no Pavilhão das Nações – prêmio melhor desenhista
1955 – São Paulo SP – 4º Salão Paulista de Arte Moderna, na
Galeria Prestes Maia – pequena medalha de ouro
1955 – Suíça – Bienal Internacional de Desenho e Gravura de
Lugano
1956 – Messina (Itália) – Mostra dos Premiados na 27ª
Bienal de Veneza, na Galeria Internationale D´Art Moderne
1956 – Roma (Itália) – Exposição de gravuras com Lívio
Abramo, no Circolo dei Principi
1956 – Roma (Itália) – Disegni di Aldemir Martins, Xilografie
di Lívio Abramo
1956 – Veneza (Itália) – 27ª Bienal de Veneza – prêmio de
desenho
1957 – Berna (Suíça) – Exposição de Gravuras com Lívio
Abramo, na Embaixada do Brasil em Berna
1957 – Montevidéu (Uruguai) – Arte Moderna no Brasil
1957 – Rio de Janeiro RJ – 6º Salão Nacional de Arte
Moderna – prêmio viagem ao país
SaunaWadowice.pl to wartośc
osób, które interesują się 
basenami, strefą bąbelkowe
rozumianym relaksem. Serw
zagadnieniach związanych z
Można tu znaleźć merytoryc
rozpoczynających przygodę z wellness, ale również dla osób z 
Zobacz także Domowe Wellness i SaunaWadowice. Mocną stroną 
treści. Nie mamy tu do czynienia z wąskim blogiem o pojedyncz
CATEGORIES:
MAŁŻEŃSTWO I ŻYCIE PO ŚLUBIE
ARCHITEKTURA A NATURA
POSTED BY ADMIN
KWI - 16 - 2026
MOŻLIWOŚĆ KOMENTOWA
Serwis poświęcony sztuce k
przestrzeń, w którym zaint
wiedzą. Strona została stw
********
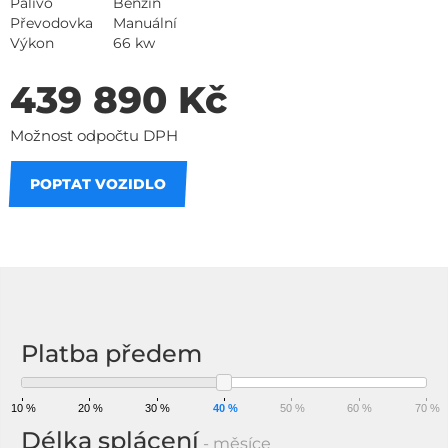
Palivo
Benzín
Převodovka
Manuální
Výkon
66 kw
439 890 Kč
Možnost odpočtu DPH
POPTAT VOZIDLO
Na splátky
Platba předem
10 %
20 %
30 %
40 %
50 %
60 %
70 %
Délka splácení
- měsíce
********
• _Exercise details_
Among the lines above, find those with the string "Berna" and copy them.

• _Written solution_
1957 – Berna (Suíça) – Exposição de Gravuras com Lívio
Abramo, na Embaixada do Brasil em Berna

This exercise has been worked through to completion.